Sleep and mental disorders

Leslie M Swanson PhD (Dr. Swanson of the University of Michigan has no relevant financial relationships to disclose.)
Antonio Culebras MD, editor. (

Dr. Culebras of SUNY Upstate Medical University at Syracuse received an honorarium from Jazz Pharmaceuticals for a speaking engagement.

Originally released September 9, 1993; last updated October 15, 2014; expires October 15, 2017
Notice: This article has expired and is therefore not available for CME credit.


The author reviews sleep problems and disorders associated with psychiatric disorders, including affective, anxiety, and psychotic disorders. Sleep disturbances are common in individuals who are experiencing psychiatric illness and are included in the diagnostic criteria of many of the affective and anxiety disorders.
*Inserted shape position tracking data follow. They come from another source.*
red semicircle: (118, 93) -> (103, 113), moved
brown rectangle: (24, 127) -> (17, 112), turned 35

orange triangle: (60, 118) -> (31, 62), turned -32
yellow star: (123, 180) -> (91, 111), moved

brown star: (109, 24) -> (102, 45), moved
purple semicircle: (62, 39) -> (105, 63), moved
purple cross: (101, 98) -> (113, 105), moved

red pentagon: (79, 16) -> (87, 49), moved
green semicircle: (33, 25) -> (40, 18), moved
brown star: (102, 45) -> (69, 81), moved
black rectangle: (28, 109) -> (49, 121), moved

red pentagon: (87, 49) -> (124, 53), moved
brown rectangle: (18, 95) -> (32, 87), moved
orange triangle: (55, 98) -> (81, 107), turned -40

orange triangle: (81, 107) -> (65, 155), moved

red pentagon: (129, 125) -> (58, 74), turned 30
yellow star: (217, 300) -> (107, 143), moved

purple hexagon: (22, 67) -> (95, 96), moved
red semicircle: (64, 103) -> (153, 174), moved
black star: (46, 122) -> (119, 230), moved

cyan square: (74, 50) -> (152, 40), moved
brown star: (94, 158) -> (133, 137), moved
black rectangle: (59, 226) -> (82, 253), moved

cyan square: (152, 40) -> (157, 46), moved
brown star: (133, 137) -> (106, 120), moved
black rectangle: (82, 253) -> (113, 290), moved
Sleep symptoms hinder response to treatment and frequently persist after treatment of psychiatric conditions, increasing the risk of relapse. Thus, clinical attention to sleep disturbances during acute and maintenance treatment of psychiatric conditions is important. The author discusses general treatments for the management of sleep disturbances experienced in the context of psychiatric illness, including cognitive behavioral therapy for insomnia and its effects on insomnia comorbid with psychiatric conditions.

Key points


• Sleep disturbances are exceedingly common in patients with psychiatric conditions.
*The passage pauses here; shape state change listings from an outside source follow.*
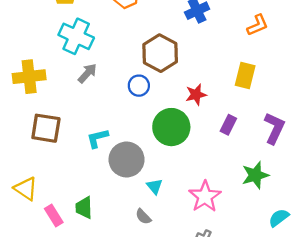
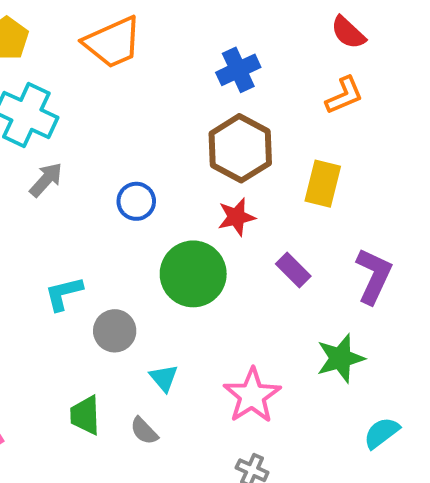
brown hexagon: (160, 53) -> (240, 148), moved
purple rectangle: (228, 125) -> (293, 270), turned -72
gray circle: (127, 160) -> (115, 331), size x0.7
green trapezoid: (84, 208) -> (85, 415), moved

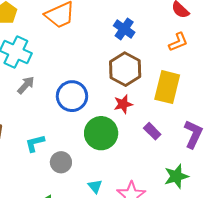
blue cross: (238, 70) -> (124, 29), turned -30
yellow rectangle: (323, 184) -> (167, 87), size x1.4
blue circle: (136, 201) -> (72, 96), size x1.6
cyan triangle: (164, 378) -> (95, 186), moved

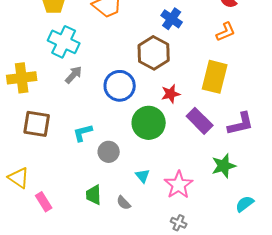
brown hexagon: (125, 69) -> (154, 53), moved
purple rectangle: (152, 131) -> (200, 121), size x1.5
purple L-shape: (193, 134) -> (241, 124), turned 52

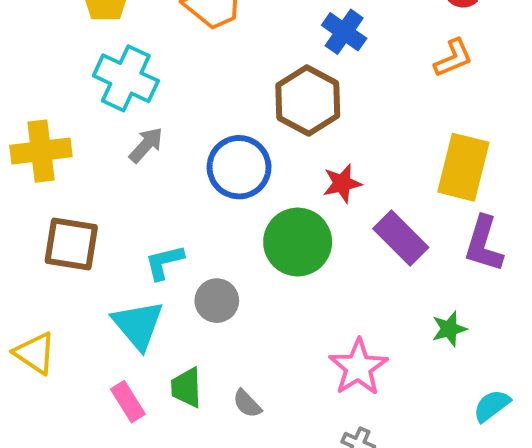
yellow rectangle: (215, 77) -> (463, 167), moved
purple L-shape: (241, 124) -> (484, 244), turned 120
green star: (224, 166) -> (449, 329), size x0.7
cyan triangle: (143, 176) -> (138, 325), moved, size x1.8
pink rectangle: (44, 202) -> (128, 402), moved

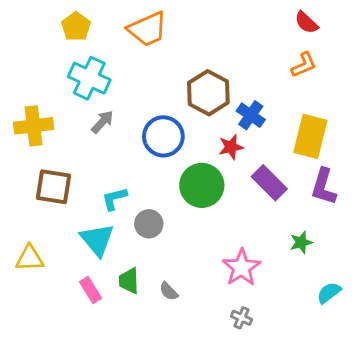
blue cross: (344, 32) -> (251, 115), moved
yellow triangle: (35, 353) -> (30, 258), turned -36

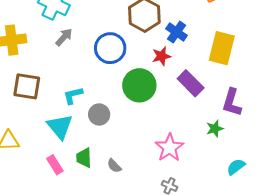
purple L-shape: (324, 187) -> (232, 102), moved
• The presence of sleep disturbance, such as insomnia, can complicate clinical course for patients with psychiatric illness.


• Effective treatment of sleep disturbance comorbid with psychiatric illness can be accomplished using both pharmacological and nonpharmacological strategies.
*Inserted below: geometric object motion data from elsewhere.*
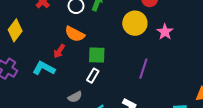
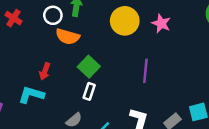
orange semicircle: (75, 34) -> (68, 37), moved
green square: (97, 55) -> (89, 67), turned -36

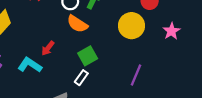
pink star: (161, 23) -> (172, 31), moved

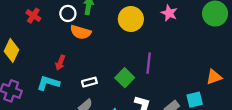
green square: (88, 56) -> (125, 78), moved
white rectangle: (81, 78) -> (89, 82), moved, turned 56

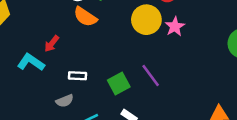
pink star: (169, 13) -> (175, 27), moved
purple line: (149, 63) -> (151, 75), turned -60

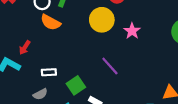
pink star: (175, 27) -> (132, 31), moved
green square: (119, 83) -> (76, 85), moved

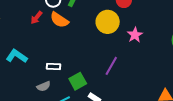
red arrow: (25, 48) -> (36, 18), moved
purple line: (110, 66) -> (111, 66), turned 66

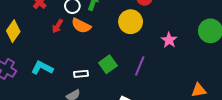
pink star: (135, 35) -> (169, 40), moved
green square: (78, 81) -> (108, 64), moved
• Sleep disturbance often persists after successful treatment of depression.


• Treatment of insomnia comorbid with depression can enhance treatment response to antidepressant medication.

Historical note and terminology

Sleep complaints have long been recognized as common in psychiatric disorders, but scientific study of the relationship between sleep and psychiatric disorders began with the introduction of polysomnography as a research and subsequent clinical tool in the 1960s.

During the 1960s nocturnal dreaming was thought to be restricted to REM sleep, which had only recently been differentiated from other stages of sleep (Dement and Kleitman 1957). Due to the centrality of dreams in psychoanalytic theory, psychotic hallucinations were thought to be caused by dreams somehow entering the waking state. Gross intrusion of REM sleep into the daytime hours was not observed in schizophrenics, however. Nor was their nocturnal REM sleep much different from normals (Rechtschaffen et al 1964; Gulevich et al 1967).

In the late 1960s it was discovered that intrusion of REM sleep into waking life in the form of hypnagogic hallucinations, sleep paralysis, and cataplexy occurs with narcolepsy.

Kupfer first observed that a short latency from initial sleep onset to REM sleep onset (REM latency) could be demonstrated in major, or endogenous, depression (Kupfer 1972). This finding is not unique to depression but occurs also in schizophrenia (Tandon et al 1992), panic disorder (Uhde et al 1984), and perhaps other psychiatric illnesses. Sitaram and colleagues first suggested that centrally acting cholinergic agonists could induce short REM latency (Sitaram et al 1977). An abnormal cholinergic mechanism may, therefore, be common to several severe mental illnesses. Much current work focuses on the role of central monoaminergic dysfunction in the pathogenesis of psychiatric disorders and the associated sleep disturbance.

The classification of psychiatric disorders and current diagnostic criteria are contained in the fourth edition text revision of the Diagnostic and Statistical Manual of Mental Disorders (American Psychiatric Association 2000). The International Classification of Sleep Disorders: Diagnostic and Coding Manual, 2nd ed. (ICSD-2) (American Academy of Sleep Medicine 2005) places sleep complaints in psychiatric disorders under the category of “Other Psychiatric and Behavioral Disorders Frequently Encountered in The Differential Diagnosis of Sleep Disorders,” with the subcategories of mood disorders; anxiety disorders; somatoform disorders; disorders usually first diagnosed in infancy, childhood, or adolescence; and personality disorders.